That’s why the Software Sustainability Institute (SSI) Research Software Maintenance Fund is such a breath of fresh air: it pays for the unsexy work that keeps research moving. Not a shiny new prototype. Not a “we’ll refactor someday.” Actual maintenance—right now—so the tools your community relies on don’t quietly rot in a GitHub repo while PhD students reinvent them for the third time.

Round two is open, backed by the UKRI Digital Research Infrastructure programme, with grants of up to £150,000 for up to 12 months. There’s £4.8 million in the pot across the fund. If you maintain software that’s used beyond your immediate team—software that underpins methods, data pipelines, analysis, modelling, or community workflows—this is one of the rare opportunities that treats your work like the critical infrastructure it is.

And yes: it’s competitive. But it’s also absolutely worth the effort, because the alternative is the usual “best-effort maintenance” funded by leftover scraps of time and someone’s fading optimism.

Key Details at a Glance

DetailInformation
Funding typeGrant (software maintenance and sustainability)
Funder / programme contextSoftware Sustainability Institute (SSI), supported by UKRI Digital Research Infrastructure programme
Total funding available£4.8 million (fund-level)
Max award (Round two)Up to £150,000
Project lengthUp to 12 months
Deadline25 February 2026, 16:00 (UK time)
StatusOpen
Best forTeams maintaining widely-used research software that needs reliability, security, documentation, and long-term sustainability work
Official opportunity pagehttps://www.ukri.org/opportunity/ssi-research-software-maintenance-fund-round-two/

What This Maintenance Grant Actually Pays For (And Why It Matters)

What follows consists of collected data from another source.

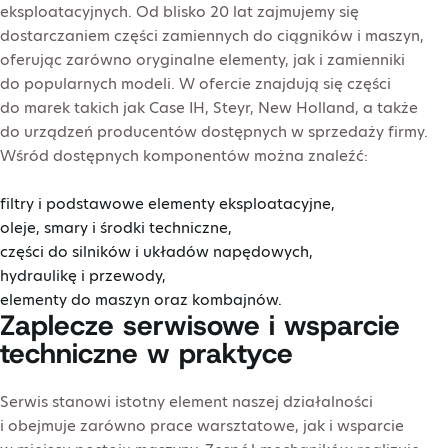
eksploatacyjnych. Od blisko 20 lat zajmujemy się
dostarczaniem części zamiennych do ciągników i maszyn,
oferując zarówno oryginalne elementy, jak i zamienniki
do popularnych modeli. W ofercie znajdują się części
do marek takich jak Case IH, Steyr, New Holland, a także
do urządzeń producentów dostępnych w sprzedaży firmy.
Wśród dostępnych komponentów można znaleźć:
filtry i podstawowe elementy eksploatacyjne,
oleje, smary i środki techniczne,
części do silników i układów napędowych,
hydraulikę i przewody,
elementy do maszyn oraz kombajnów.
Zaplecze serwisowe i wsparcie
techniczne w praktyce
Serwis stanowi istotny element naszej działalności
i obejmuje zarówno prace warsztatowe, jak i wsparcie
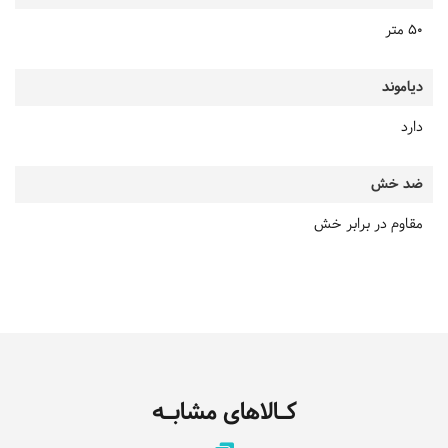
50 متر
دیاموند
دارد
ضد خش
مقاوم در برابر خش
کـالاهای مشابـه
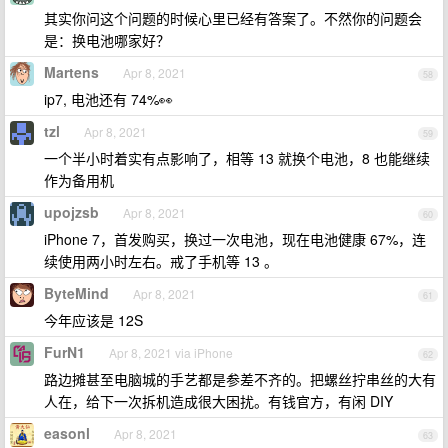
其实你问这个问题的时候心里已经有答案了。不然你的问题会
是：换电池哪家好？
Martens
Apr 8, 2021
58
ip7, 电池还有 74%👀
tzl
Apr 8, 2021
59
一个半小时着实有点影响了，相等 13 就换个电池，8 也能继续
作为备用机
upojzsb
Apr 8, 2021
60
iPhone 7，首发购买，换过一次电池，现在电池健康 67%，连
续使用两小时左右。戒了手机等 13 。
ByteMind
Apr 8, 2021
61
今年应该是 12S
FurN1
Apr 8, 2021 via iPhone
62
路边摊甚至电脑城的手艺都是参差不齐的。把螺丝拧串丝的大有
人在，给下一次拆机造成很大困扰。有钱官方，有闲 DIY
easonl
Apr 8, 2021
63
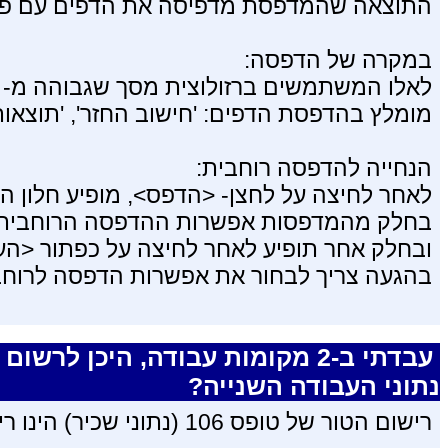
התוצאה שהמדפסת מדפיסה את הדפים עם פונ
במקרה של הדפסה:
לאלו המשתמשים ברזולוצית מסך שגבוהה מ- (600 * 800)
מומלץ בהדפסת הדפים: 'חישוב החזר', 'תוצאו
הנחייה להדפסה רוחבית:
לאחר לחיצה על לחצן- <הדפס>, מופיע חלון 
בחלק מהמדפסות אפשרות ההדפסה הרוחבית(ל
ובחלק אחר תופיע לאחר לחיצה על כפתור <הע
בהגעה צריך לבחור את אפשרות הדפסה לרוחב הדף. (APE
עבדתי ב-2 מקומות עבודה, היכן לרשום
נתוני העבודה השנייה?
רישום הטור של טופס 106 (נתוני שכיר) הינו רישום מרוכז לכל מקומות העבודה .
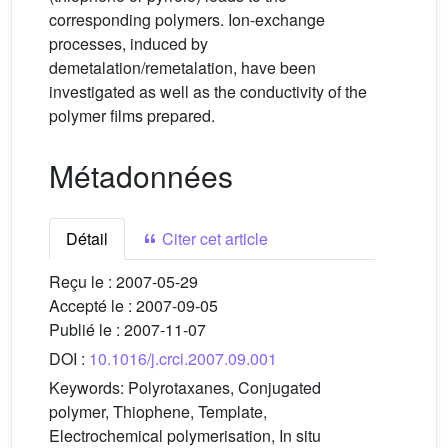
corresponding polymers. Ion-exchange
processes, induced by
demetalation/remetalation, have been
investigated as well as the conductivity of the
polymer films prepared.
Métadonnées
Détail
Citer cet article
Reçu le :
2007-05-29
Accepté le :
2007-09-05
Publié le :
2007-11-07
DOI :
10.1016/j.crci.2007.09.001
Keywords:
Polyrotaxanes, Conjugated
polymer, Thiophene, Template,
Electrochemical polymerisation, In situ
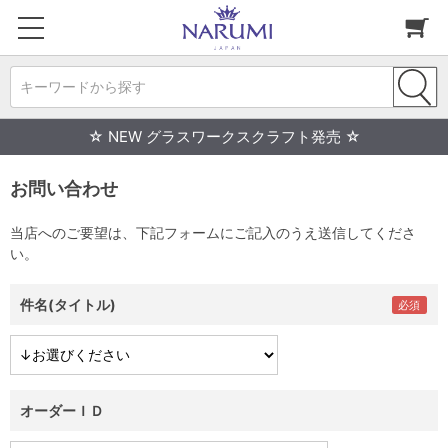
キーワードから探す
☆ NEW グラスワークスクラフト発売 ☆
お問い合わせ
当店へのご要望は、下記フォームにご記入のうえ送信してくださ
い。
件名(タイトル)
オーダーＩＤ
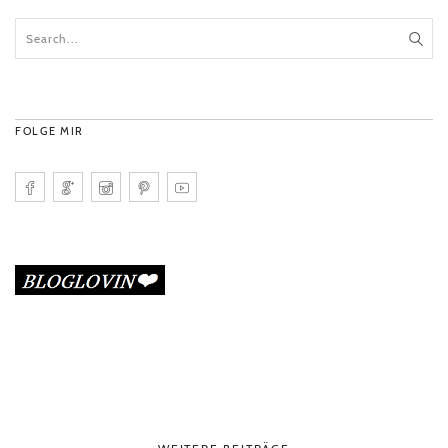
FOLGE MIR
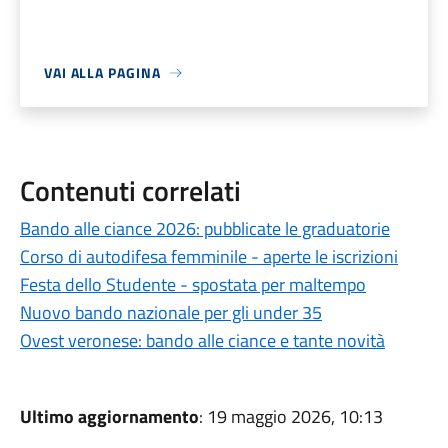
VAI ALLA PAGINA
Contenuti correlati
Bando alle ciance 2026: pubblicate le graduatorie
Corso di autodifesa femminile - aperte le iscrizioni
Festa dello Studente - spostata per maltempo
Nuovo bando nazionale per gli under 35
Ovest veronese: bando alle ciance e tante novità
Ultimo aggiornamento
: 19 maggio 2026, 10:13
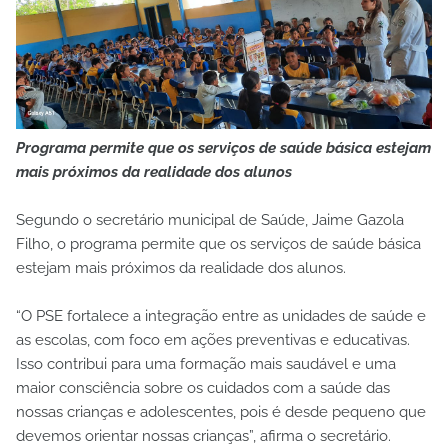
Programa permite que os serviços de saúde básica estejam
mais próximos da realidade dos alunos
Segundo o secretário municipal de Saúde, Jaime Gazola
Filho, o programa permite que os serviços de saúde básica
estejam mais próximos da realidade dos alunos.
“O PSE fortalece a integração entre as unidades de saúde e
as escolas, com foco em ações preventivas e educativas.
Isso contribui para uma formação mais saudável e uma
maior consciência sobre os cuidados com a saúde das
nossas crianças e adolescentes, pois é desde pequeno que
devemos orientar nossas crianças”, afirma o secretário.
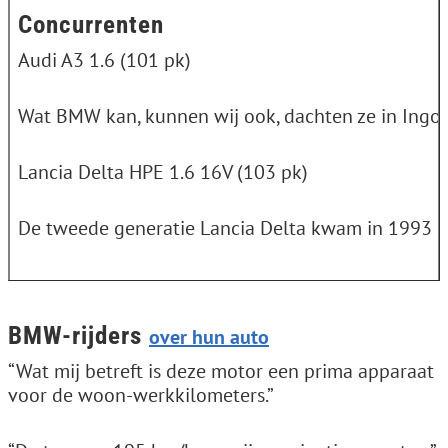
Concurrenten
Audi A3 1.6 (101 pk)
Wat BMW kan, kunnen wij ook, dachten ze in Ingols
Lancia Delta HPE 1.6 16V (103 pk)
De tweede generatie Lancia Delta kwam in 1993 met 
BMW-rijders
over hun auto
“Wat mij betreft is deze motor een prima apparaat
voor de woon-werkkilometers.”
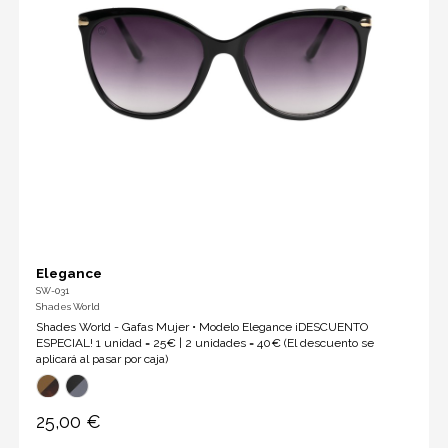
Elegance
SW-031
Shades World
Shades World - Gafas Mujer • Modelo Elegance ¡DESCUENTO
ESPECIAL! 1 unidad = 25€ | 2 unidades = 40€ (El descuento se
aplicará al pasar por caja)
25,00 €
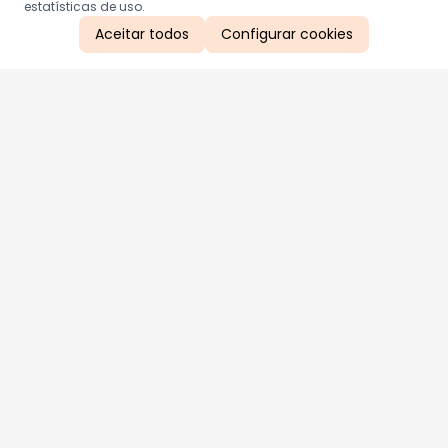
estatísticas de uso.
Aceitar todos
Configurar cookies
Aproveite as nossas promoções!
Cadastre seu e-mail e receba ofertas exclusivas.
QUERO RECEBER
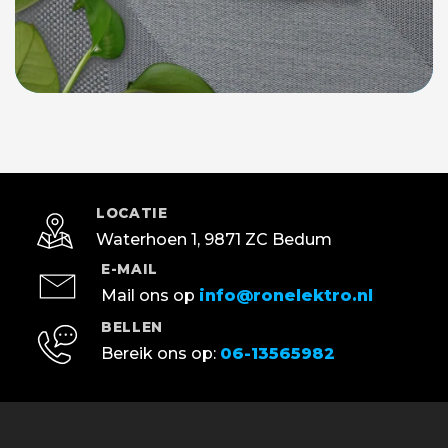
LOCATIE
Waterhoen 1, 9871 ZC Bedum
E-MAIL
Mail ons op
info@ronelektro.nl
BELLEN
Bereik ons op:
06-13565982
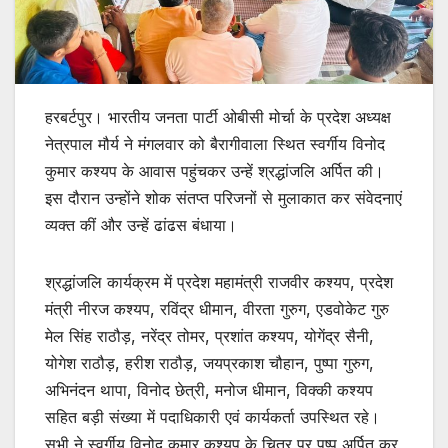
हरबर्टपुर। भारतीय जनता पार्टी ओबीसी मोर्चा के प्रदेश अध्यक्ष
नेत्रपाल मौर्य ने मंगलवार को बैरागीवाला स्थित स्वर्गीय विनोद
कुमार कश्यप के आवास पहुंचकर उन्हें श्रद्धांजलि अर्पित की।
इस दौरान उन्होंने शोक संतप्त परिजनों से मुलाकात कर संवेदनाएं
व्यक्त कीं और उन्हें ढांढस बंधाया।
श्रद्धांजलि कार्यक्रम में प्रदेश महामंत्री राजवीर कश्यप, प्रदेश
मंत्री नीरज कश्यप, रविंद्र धीमान, वीरता गुरुग, एडवोकेट गुरु
मेल सिंह राठौड़, नरेंद्र तोमर, प्रशांत कश्यप, योगेंद्र सैनी,
योगेश राठौड़, हरीश राठौड़, जयप्रकाश चौहान, पुष्पा गुरुग,
अभिनंदन थापा, विनोद छेत्री, मनोज धीमान, विक्की कश्यप
सहित बड़ी संख्या में पदाधिकारी एवं कार्यकर्ता उपस्थित रहे।
सभी ने स्वर्गीय विनोद कुमार कश्यप के चित्र पर पुष्प अर्पित कर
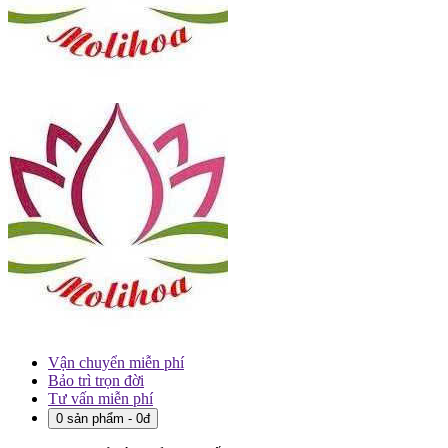
Vận chuyển miễn phí
Bảo trì trọn đời
Tư vấn miễn phí
0 sản phẩm - 0đ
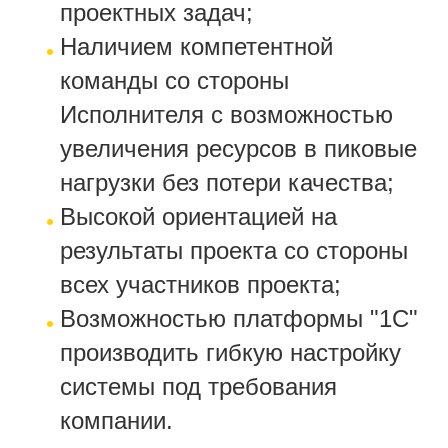
проектных задач;
Наличием компетентной
команды со стороны
Исполнителя с возможностью
увеличения ресурсов в пиковые
нагрузки без потери качества;
Высокой ориентацией на
результаты проекта со стороны
всех участников проекта;
Возможностью платформы "1С"
производить гибкую настройку
системы под требования
компании.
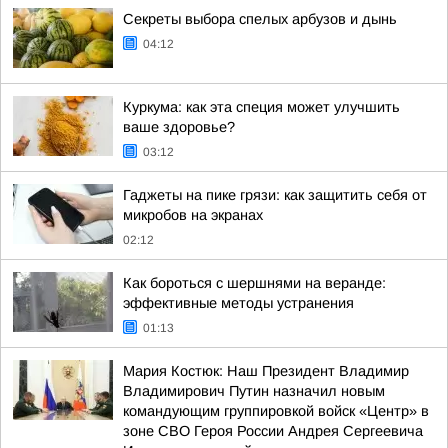
Секреты выбора спелых арбузов и дынь
04:12
Куркума: как эта специя может улучшить
ваше здоровье?
03:12
Гаджеты на пике грязи: как защитить себя от
микробов на экранах
02:12
Как бороться с шершнями на веранде:
эффективные методы устранения
01:13
Мария Костюк: Наш Президент Владимир
Владимирович Путин назначил новым
командующим группировкой войск «Центр» в
зоне СВО Героя России Андрея Сергеевича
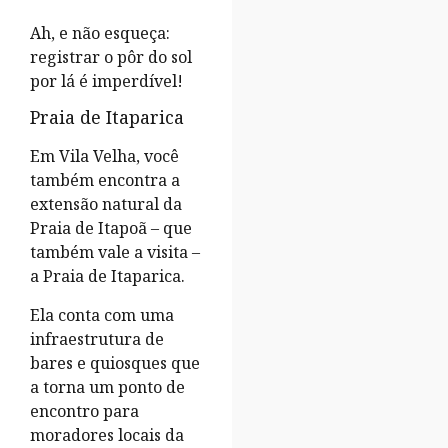
Ah, e não esqueça:
registrar o pôr do sol
por lá é imperdível!
Praia de Itaparica
Em Vila Velha, você
também encontra a
extensão natural da
Praia de Itapoã – que
também vale a visita –
a Praia de Itaparica.
Ela conta com uma
infraestrutura de
bares e quiosques que
a torna um ponto de
encontro para
moradores locais da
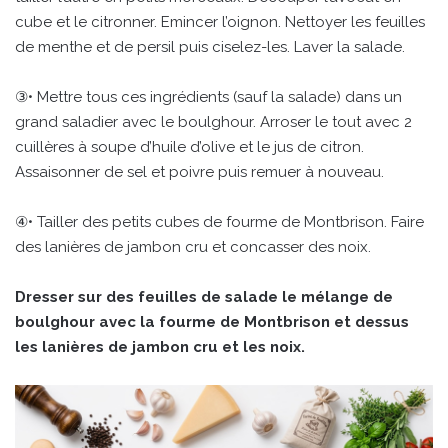
cube et le citronner. Emincer l’oignon. Nettoyer les feuilles
de menthe et de persil puis ciselez-les. Laver la salade.
③• Mettre tous ces ingrédients (sauf la salade) dans un
grand saladier avec le boulghour. Arroser le tout avec 2
cuillères à soupe d’huile d’olive et le jus de citron.
Assaisonner de sel et poivre puis remuer à nouveau.
④• Tailler des petits cubes de fourme de Montbrison. Faire
des lanières de jambon cru et concasser des noix.
Dresser sur des feuilles de salade le mélange de
boulghour avec la fourme de Montbrison et dessus
les lanières de jambon cru et les noix.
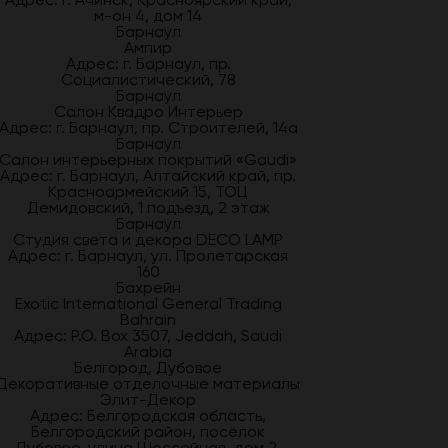
м-он 4, дом 14
Барнаул
Ампир
Адрес: г. Барнаул, пр.
Социалистический, 78
Барнаул
Салон Квадро Интерьер
Адрес: г. Барнаул, пр. Строителей, 14а
Барнаул
Салон интерьерных покрытий «Gaudi»
Адрес: г. Барнаул, Алтайский край, пр.
Красноармейский 15, ТОЦ
Демидовский, 1 подъезд, 2 этаж
Барнаул
Студия света и декора DECO LAMP
Адрес: г. Барнаул, ул. Пролетарская
160
Бахрейн
Exotic International General Trading
Bahrain
Адрес: P.O. Box 3507, Jeddah, Saudi
Arabia
Белгород, Дубовое
Декоративные отделочные материалы
Элит-Декор
Адрес: Белгородская область,
Белгородский район, посёлок
Дубовое, улица Шоссейная, дом 2,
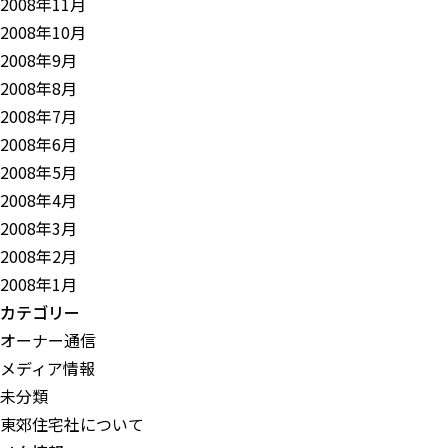
2008年11月
2008年10月
2008年9月
2008年8月
2008年7月
2008年6月
2008年5月
2008年4月
2008年3月
2008年2月
2008年1月
カテゴリー
オーナー通信
メディア情報
未分類
東郊住宅社について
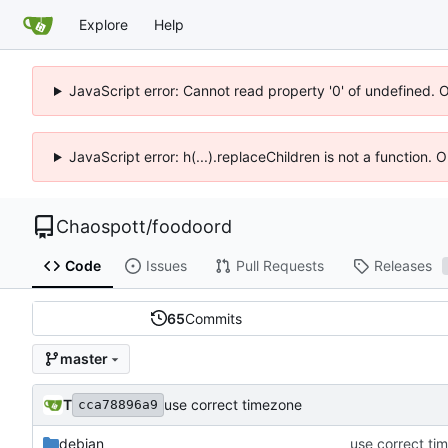
Explore
Help
JavaScript error: Cannot read property '0' of undefined. 
JavaScript error: h(...).replaceChildren is not a function.
Chaospott
/
foodoord
Code
Issues
Pull Requests
Releases
65
Commits
master
T
use correct timezone
cca78896a9
debian
use correct ti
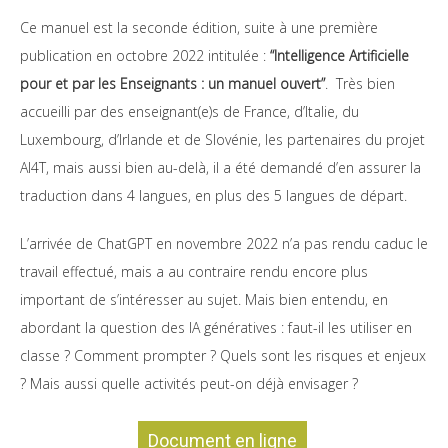
Ce manuel est la seconde édition, suite à une première
publication en octobre 2022 intitulée :
“Intelligence Artificielle
pour et par les Enseignants : un manuel ouvert”
. Très bien
accueilli par des enseignant(e)s de France, d’Italie, du
Luxembourg, d’Irlande et de Slovénie, les partenaires du projet
AI4T, mais aussi bien au-delà, il a été demandé d’en assurer la
traduction dans 4 langues, en plus des 5 langues de départ.
L’arrivée de ChatGPT en novembre 2022 n’a pas rendu caduc le
travail effectué, mais a au contraire rendu encore plus
important de s’intéresser au sujet. Mais bien entendu, en
abordant la question des IA génératives : faut-il les utiliser en
classe ? Comment prompter ? Quels sont les risques et enjeux
? Mais aussi quelle activités peut-on déjà envisager ?
Document en ligne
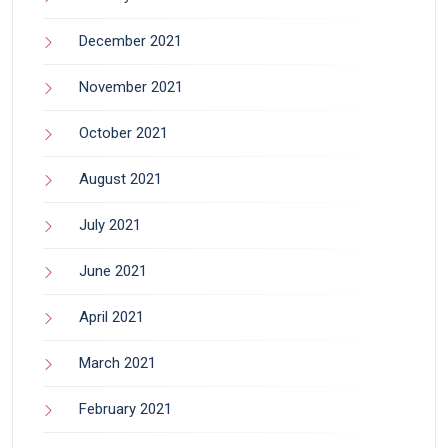
December 2021
November 2021
October 2021
August 2021
July 2021
June 2021
April 2021
March 2021
February 2021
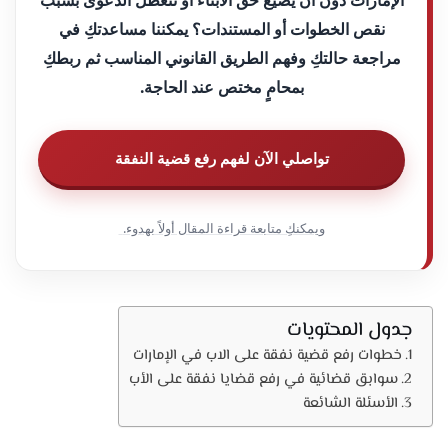
الإمارات دون أن يضيع حق الأبناء أو تتعطل الدعوى بسبب
نقص الخطوات أو المستندات؟ يمكننا مساعدتكِ في
مراجعة حالتكِ وفهم الطريق القانوني المناسب ثم ربطكِ
بمحامٍ مختص عند الحاجة.
تواصلي الآن لفهم رفع قضية النفقة
ويمكنكِ متابعة قراءة المقال أولاً بهدوء.
جدول المحتويات
خطوات رفع قضية نفقة على الاب في الإمارات
سوابق قضائية في رفع قضايا نفقة على الأب
الأسئلة الشائعة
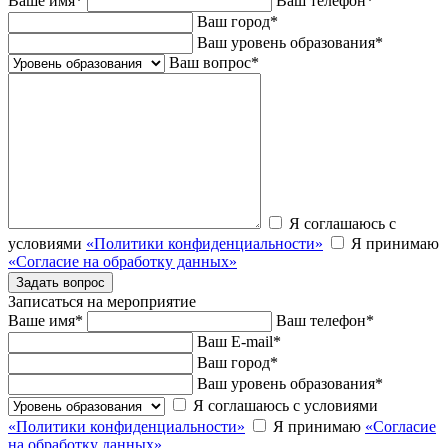
Ваше имя
*
Ваш телефон
*
Ваш город
*
Ваш уровень образования
*
Ваш вопрос
*
Я соглашаюсь с
условиями
«Политики конфиденциальности»
Я принимаю
«Согласие на обработку данных»
Записаться на мероприятие
Ваше имя
*
Ваш телефон
*
Ваш E-mail
*
Ваш город
*
Ваш уровень образования
*
Я соглашаюсь с условиями
«Политики конфиденциальности»
Я принимаю
«Согласие
на обработку данных»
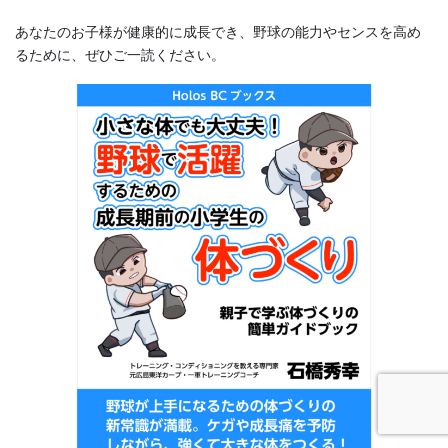
あなたのお子様が健康的に成長でき、野球の能力やセンスを高め
るために、ぜひご一読ください。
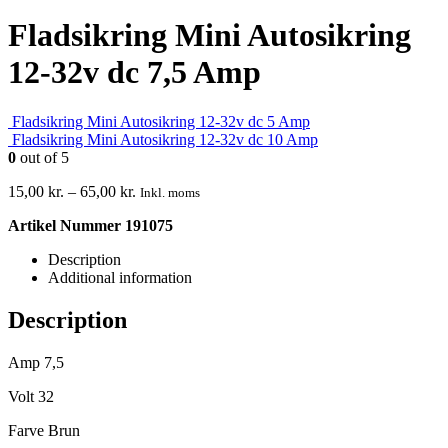
Fladsikring Mini Autosikring
12-32v dc 7,5 Amp
Fladsikring Mini Autosikring 12-32v dc 5 Amp
Fladsikring Mini Autosikring 12-32v dc 10 Amp
0
out of 5
15,00
kr.
–
65,00
kr.
Inkl. moms
Artikel Nummer 191075
Description
Additional information
Description
Amp 7,5
Volt 32
Farve Brun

Let’s translate “maintenance” into human language. This fund is about keeping essential research software usable, trustworthy, and available—especially the kind of software that lots of people depend on but nobody has time to keep healthy.

In practice, a strong maintenance proposal typically centers on work like stabilising releases, reducing technical debt, improving test coverage, modernising build systems, tightening security practices, making the software easier to install, and writing the documentation that turns “a clever tool” into “a tool other people can actually use.”

The biggest hidden win here is that maintenance work creates compounding returns. Fixing installation pain points doesn’t just help one user—it helps every future user. Adding a continuous integration pipeline doesn’t just catch one bug—it prevents dozens. Improving onboarding docs doesn’t just save you time answering emails—it grows your contributor base, which is the closest thing software has to a retirement plan.

A £150,000 grant over 12 months can realistically cover a focused package of improvements: dedicated developer time, targeted community work, perhaps a part-time research software engineer (RSE), plus the essential “glue tasks” that always get neglected—release management, issue triage, dependency updates, and long-overdue cleanup. In other words: the stuff that makes software survive contact with reality.

If your software is already popular, this fund can help you keep up with demand. If it’s mission-critical in a niche community, it can help you avoid becoming a single point of failure (“Only Priya knows how the parser works, and Priya is graduating in June”). Either way, the goal is the same: keep research software reliable and accessible.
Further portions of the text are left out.